Center for Prosthetics Orthotics, Inc.|Seattle|Bellevue|Kirkland

If You Are Facing an Amputation

The prospect of undergoing a lower limb amputation can be frightening. If your doctor has told you that one is necessary, you might be wondering what will happen after the surgery. How long will it take to heal? How should you care for the wound? What about getting a prosthesis?

Knowing what to expect can help you plan ahead. Here’s what you need to know to promote healing so you can get back to your regular lifestyle.

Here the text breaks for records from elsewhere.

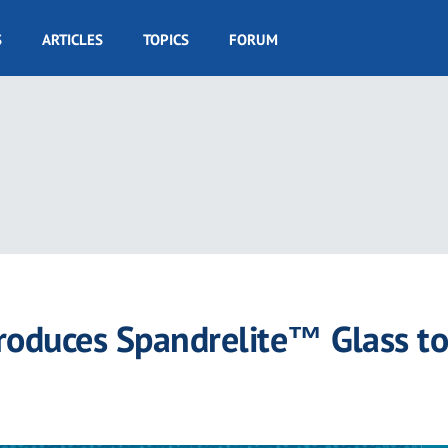
S
ARTICLES
TOPICS
FORUM
ntroduces Spandrelite™ Glass to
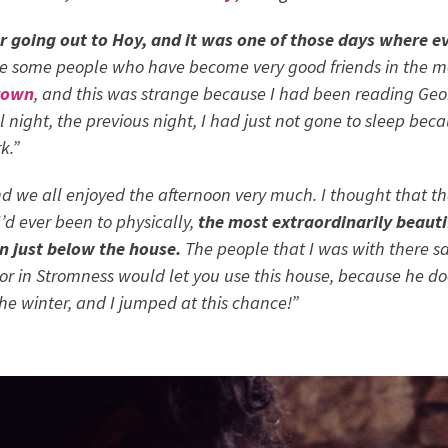
 going out to Hoy, and it was one of those days where ev
ere some people who have become very good friends in the m
rown
, and this was strange because I had been reading
Geo
all night, the previous night, I had just not gone to sleep be
k.”
nd we all enjoyed the afternoon very much. I thought that t
’d ever been to physically,
the most extraordinarily beauti
n just below the house.
The people that I was with there said
tor in Stromness would let you use this house, because he d
the winter, and I jumped at this chance!”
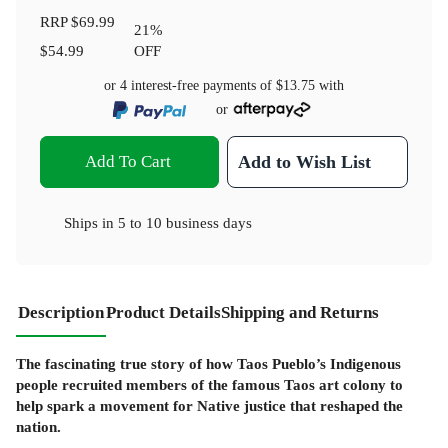
RRP
$69.99
21
%
$54.99
OFF
or 4 interest-free payments of
$13.75
with
or
Add To Cart
Add to Wish List
Ships in
5 to 10 business days
Description
Product Details
Shipping and Returns
The fascinating true story of how Taos Pueblo’s Indigenous
people recruited members of the famous Taos art colony to
help spark a movement for Native justice that reshaped the
nation.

Preparing for surgery in an ideal situation, you would know ahead of time that you need an amputation and you’d have some time to prepare mentally and physically. The better shape you are in before the amputation, and the better your physical rehabilitation is after the surgery, the more quickly your wound will heal and the sooner you’ll be able to walk again. Therefore, if you know you’re going to have an amputation, it’s important to build up strength in your upper and lower body. Your primary care doctor or surgeon can recommend a physical therapist to help you. Then you can schedule the surgery for when your body is in optimal condition.

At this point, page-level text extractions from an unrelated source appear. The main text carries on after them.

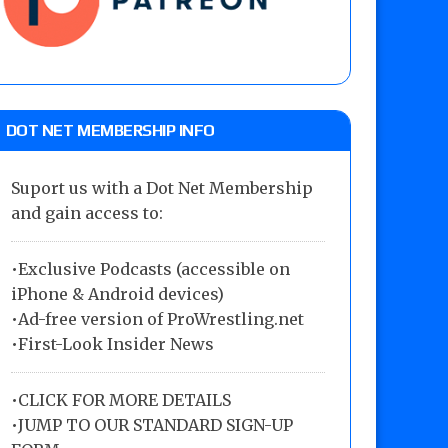
DOT NET MEMBERSHIP INFO
Suport us with a Dot Net Membership
and gain access to:
•Exclusive Podcasts (accessible on
iPhone & Android devices)
•Ad-free version of ProWrestling.net
•First-Look Insider News
•
CLICK FOR MORE DETAILS
•
JUMP TO OUR STANDARD SIGN-UP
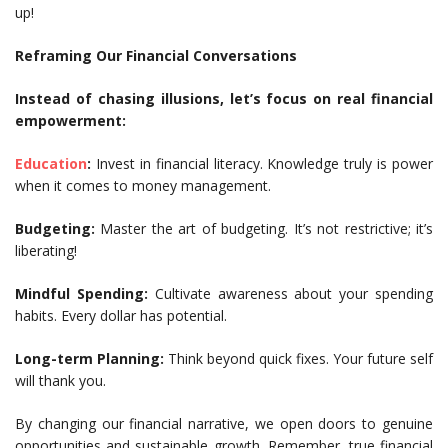
up!
Reframing Our Financial Conversations
Instead of chasing illusions, let’s focus on real financial
empowerment:
Education
:
Invest in financial literacy. Knowledge truly is power
when it comes to money management.
Budgeting:
Master the art of budgeting. It’s not restrictive; it’s
liberating!
Mindful Spending:
Cultivate awareness about your spending
habits. Every dollar has potential.
Long-term Planning:
Think beyond quick fixes. Your future self
will thank you.
By changing our financial narrative, we open doors to genuine
opportunities and sustainable growth. Remember, true financial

Unfortunately, it’s not always possible to plan an amputation. For example, a chronic infection may suddenly get worse, leading to emergency surgery. If that’s the case, amputation may provide some relief and hope for a new beginning. The infection will be gone, which should lead to an overall improvement in your health and well-being.

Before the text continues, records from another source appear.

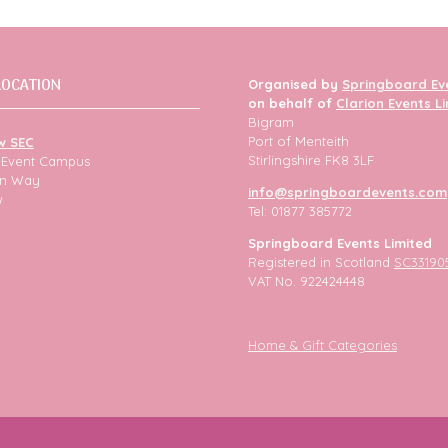
LOCATION
Organised by
Springboard Ev
on behalf of
Clarion Events L
Bigram
Port of Menteith
w SEC
Stirlingshire FK8 3LF
h Event Campus
ion Way
info@springboardevents.com
w
Tel: 01877 385772
Springboard Events Limited
Registered in Scotland
SC33190
VAT No. 922424448
Home & Gift Categories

There are several kinds of amputation. Amputation may involve the removal of one or more toes, the forefoot, the entire foot, or much of the leg. Several factors determine the type of amputation you’ll have. First, it depends on how well the blood circulates in your lower leg(s). There must be enough blood flow to the amputation site for healing to occur. Your doctor can determine how much circulation there is by physical examination or ultrasound. Second, the surgical site must be clear of infection yet have an adequate limb length to fit a prosthesis (an artificial limb).

If an amputation involves only the toes or forefoot, the wound will granulate, or form small bumps of tissue, as it heals. Therefore, it will need clean dressings for protection until the wound is gone. Most people with this kind of amputation return to walking with no special equipment other than a custom shoe. You may be able to go home the same day of the procedure with no hospital stay.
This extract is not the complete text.